The Last Lie by Stephen White

The Last Lie returns Dr. Alan Gregory, the Boulder psychologist to the forefront. White's last book, The Siege, was a bit of a departure and featured detective Sam Purdy, Gregory's frequent sidekick in an excellent storyline, full of adventure.  Unfortunately, the newest Alan Gregory installment isn't nearly as good.

When a new neighbor complains about Gregory's dog and whether Emily should be off her leash, Gregory finds the man supercilious and develops an instinctive distrust of the man who is well-known for his work in the area of women's rights.

After a housewarming party at the home of the new neighbor, a young widow, one of the guests, claims she was raped.  There are blank spots, however, in her memory of the event.  Although she believes her rapist was her host, the memory gaps create problems.

Dr. Gregory is supervising a young psychologist who has been treating the young woman and has  insights into the case that he cannot share.  At the same time, his wife Lauren (an assistant DA) and his friend detective Sam Purdy also have information that they can't share for legal reasons.   

On several levels, this book didn't work as well as previous books in this series.   I had difficulties with some of the lengthy comparisons to the Kobe Bryant case.  Not with the allusion as such, but with the drawn out, hypothetical presentation.. The reader can understand the possibilities in a paragraph or two and doesn't need a couple of pages. 

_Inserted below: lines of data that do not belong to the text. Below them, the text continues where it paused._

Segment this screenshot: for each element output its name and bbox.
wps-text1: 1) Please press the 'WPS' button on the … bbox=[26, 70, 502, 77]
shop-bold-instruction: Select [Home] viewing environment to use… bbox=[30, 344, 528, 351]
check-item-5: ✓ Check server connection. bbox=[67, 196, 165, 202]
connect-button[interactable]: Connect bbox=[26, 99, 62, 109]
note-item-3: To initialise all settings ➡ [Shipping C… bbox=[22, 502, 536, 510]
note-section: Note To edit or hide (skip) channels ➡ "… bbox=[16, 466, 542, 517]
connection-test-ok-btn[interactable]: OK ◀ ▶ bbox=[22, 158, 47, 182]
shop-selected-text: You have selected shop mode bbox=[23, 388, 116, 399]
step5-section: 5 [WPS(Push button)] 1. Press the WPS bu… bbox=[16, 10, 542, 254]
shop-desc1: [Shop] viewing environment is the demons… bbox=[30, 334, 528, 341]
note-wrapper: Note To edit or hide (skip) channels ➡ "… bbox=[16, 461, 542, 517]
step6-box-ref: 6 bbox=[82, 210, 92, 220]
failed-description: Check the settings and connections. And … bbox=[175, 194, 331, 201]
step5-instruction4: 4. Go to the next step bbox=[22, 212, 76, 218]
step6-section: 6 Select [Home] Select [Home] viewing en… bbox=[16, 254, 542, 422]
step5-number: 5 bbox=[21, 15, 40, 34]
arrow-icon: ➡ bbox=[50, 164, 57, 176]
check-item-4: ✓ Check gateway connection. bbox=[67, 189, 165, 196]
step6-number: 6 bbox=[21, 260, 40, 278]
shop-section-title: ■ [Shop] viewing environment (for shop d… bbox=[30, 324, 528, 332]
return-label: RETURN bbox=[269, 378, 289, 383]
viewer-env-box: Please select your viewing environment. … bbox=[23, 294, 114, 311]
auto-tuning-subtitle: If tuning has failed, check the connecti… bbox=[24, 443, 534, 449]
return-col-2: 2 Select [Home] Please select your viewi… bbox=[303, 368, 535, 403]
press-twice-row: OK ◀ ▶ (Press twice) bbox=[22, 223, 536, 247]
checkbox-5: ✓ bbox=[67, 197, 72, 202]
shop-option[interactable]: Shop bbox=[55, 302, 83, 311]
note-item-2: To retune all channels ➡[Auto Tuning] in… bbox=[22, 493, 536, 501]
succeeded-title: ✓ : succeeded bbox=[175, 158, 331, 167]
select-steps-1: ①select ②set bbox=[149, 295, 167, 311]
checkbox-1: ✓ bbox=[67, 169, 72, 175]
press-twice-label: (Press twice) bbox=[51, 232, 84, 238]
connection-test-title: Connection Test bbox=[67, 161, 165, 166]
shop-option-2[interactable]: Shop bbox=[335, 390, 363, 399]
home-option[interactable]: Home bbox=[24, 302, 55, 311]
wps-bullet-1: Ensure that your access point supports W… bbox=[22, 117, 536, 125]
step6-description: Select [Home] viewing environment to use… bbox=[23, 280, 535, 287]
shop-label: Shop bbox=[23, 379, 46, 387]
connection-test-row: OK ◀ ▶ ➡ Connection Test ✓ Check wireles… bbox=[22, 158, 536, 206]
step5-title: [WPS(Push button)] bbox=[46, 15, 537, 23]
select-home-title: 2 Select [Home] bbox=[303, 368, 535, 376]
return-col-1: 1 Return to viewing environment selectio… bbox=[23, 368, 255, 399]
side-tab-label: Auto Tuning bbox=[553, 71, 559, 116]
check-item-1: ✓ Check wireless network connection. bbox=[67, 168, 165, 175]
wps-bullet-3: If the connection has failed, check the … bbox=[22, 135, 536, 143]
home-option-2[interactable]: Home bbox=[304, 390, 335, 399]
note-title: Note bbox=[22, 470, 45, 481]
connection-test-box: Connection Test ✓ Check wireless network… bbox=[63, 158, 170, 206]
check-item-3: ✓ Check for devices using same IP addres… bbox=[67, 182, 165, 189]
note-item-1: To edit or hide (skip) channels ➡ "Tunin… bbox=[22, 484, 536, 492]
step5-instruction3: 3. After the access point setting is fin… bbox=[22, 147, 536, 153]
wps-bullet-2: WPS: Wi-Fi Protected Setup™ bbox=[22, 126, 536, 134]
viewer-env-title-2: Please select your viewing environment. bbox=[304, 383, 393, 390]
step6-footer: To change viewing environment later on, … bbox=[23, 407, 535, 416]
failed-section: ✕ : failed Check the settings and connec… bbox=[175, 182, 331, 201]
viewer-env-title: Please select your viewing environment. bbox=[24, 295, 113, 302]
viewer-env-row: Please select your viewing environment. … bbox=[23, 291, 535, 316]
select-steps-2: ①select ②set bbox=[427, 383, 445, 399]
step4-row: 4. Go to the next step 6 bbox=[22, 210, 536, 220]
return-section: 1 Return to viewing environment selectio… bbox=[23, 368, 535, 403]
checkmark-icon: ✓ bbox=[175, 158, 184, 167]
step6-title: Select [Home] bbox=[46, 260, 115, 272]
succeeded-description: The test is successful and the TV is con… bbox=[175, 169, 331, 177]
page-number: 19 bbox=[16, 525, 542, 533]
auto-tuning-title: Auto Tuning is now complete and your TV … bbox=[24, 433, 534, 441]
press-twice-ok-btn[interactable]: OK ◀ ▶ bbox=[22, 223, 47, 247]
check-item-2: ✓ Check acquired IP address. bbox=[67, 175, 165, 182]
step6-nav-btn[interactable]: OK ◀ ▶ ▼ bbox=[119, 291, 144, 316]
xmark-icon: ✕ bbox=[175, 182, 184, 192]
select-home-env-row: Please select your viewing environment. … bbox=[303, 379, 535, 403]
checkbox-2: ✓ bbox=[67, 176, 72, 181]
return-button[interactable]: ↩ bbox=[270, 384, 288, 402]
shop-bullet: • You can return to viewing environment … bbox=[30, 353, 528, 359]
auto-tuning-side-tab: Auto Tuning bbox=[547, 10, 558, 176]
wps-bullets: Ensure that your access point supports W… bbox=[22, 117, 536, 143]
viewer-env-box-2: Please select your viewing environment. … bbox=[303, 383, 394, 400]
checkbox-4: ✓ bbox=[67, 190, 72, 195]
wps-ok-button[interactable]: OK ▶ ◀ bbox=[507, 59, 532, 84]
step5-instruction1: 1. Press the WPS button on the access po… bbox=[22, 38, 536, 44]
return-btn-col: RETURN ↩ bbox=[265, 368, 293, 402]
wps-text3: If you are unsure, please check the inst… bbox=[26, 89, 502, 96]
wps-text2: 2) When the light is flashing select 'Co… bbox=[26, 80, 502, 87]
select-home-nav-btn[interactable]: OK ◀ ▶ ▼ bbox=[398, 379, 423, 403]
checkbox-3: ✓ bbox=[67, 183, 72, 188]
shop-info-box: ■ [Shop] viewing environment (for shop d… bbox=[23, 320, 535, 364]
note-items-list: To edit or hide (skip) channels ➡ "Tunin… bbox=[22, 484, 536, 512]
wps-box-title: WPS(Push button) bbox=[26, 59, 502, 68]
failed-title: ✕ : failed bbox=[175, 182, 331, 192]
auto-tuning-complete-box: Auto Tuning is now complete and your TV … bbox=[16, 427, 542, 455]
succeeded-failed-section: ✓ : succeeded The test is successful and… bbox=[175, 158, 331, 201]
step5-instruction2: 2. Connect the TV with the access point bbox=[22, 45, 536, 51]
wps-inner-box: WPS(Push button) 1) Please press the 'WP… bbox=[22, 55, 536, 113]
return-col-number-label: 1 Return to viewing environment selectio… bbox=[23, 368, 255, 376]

Gregory's behavior seemed unusual at times, unlike his previous incarnations somehow.  Maybe this is partly because I've missed a novel in the series that sets up a change in Gregory's outlook and behavior.   The portion involving Jonas didn't ring true for me, either, and this bit bothered me.

It is difficult to discuss the problems I had with the book without spoilers, but I never felt truly involved with the plot or the characters. 

Fiction.  Mystery.  2010.  416 pages.